SUDDEN MOTION SENSOR

     The Sudden Motion Sensor (SMS for short) is a device that detects laptop movement and
     notifies the operating system via an interrupt.  The sysctl MIBs present under dev.asmc.sms
     all relate to the SMS.

     The most interesting usage of this device is to park the disk heads when the laptop is moved
     harshly.  First, you need to install ataidle(8) (ports/sysutils/ataidle) and then configure
     devd(8) the following way:

           notify 0 {
                   match "system"          "ACPI";
                   match "subsystem"       "asmc";
                   action                  "/usr/local/sbin/ataidle -s X Y";
           };

     Do not forget to change the X and Y values in the command above.

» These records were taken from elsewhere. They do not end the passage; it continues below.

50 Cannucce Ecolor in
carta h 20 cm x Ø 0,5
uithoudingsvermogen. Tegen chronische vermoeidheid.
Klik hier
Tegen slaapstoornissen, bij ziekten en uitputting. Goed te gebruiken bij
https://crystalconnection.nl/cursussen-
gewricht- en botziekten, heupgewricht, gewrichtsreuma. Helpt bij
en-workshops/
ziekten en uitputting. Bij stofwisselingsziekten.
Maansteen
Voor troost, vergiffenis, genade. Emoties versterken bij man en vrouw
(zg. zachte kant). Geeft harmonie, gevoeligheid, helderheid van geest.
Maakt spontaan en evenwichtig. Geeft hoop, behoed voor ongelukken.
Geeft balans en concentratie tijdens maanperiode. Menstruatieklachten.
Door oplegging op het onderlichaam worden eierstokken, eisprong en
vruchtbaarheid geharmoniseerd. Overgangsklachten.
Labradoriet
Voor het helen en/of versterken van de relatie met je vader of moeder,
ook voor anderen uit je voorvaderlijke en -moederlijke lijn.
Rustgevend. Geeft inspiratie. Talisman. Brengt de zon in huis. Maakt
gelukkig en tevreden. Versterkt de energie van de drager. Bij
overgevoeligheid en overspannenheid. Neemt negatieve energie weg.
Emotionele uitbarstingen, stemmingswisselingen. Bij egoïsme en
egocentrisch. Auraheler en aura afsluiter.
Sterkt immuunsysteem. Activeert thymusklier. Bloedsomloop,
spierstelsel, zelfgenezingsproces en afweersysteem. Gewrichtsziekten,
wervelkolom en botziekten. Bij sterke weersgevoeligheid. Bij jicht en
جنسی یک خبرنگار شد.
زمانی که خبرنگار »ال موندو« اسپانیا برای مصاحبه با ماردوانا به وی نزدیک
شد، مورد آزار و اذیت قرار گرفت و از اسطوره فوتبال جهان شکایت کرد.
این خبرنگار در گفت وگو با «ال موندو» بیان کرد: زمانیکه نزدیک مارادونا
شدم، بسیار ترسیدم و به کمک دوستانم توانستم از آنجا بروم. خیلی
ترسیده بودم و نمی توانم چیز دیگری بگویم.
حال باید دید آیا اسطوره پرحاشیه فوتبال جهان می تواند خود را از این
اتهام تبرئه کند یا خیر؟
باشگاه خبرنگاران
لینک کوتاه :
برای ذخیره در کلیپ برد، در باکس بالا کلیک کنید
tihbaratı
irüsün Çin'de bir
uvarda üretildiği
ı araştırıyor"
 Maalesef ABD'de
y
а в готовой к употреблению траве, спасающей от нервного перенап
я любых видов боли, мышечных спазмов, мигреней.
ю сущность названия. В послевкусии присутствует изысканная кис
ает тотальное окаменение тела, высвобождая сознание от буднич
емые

     Also, please note that parking the disk heads too many times can dramatically reduce your
     hard drive's life span.  Do not rely solely on the SMS to protect your hard drive: good care
     and common sense can increase your hard drive's life.

SEE ALSO

     ataidle(8) (ports/sysutils/ataidle), devd(8), sysctl(8)

HISTORY

     The asmc driver first appeared in FreeBSD 8.0.

AUTHORS

     Rui Paulo <rpaulo@FreeBSD.org> (Google Summer of Code project)

BUGS

     Support for the latest models was never tested and is most likely not fully working.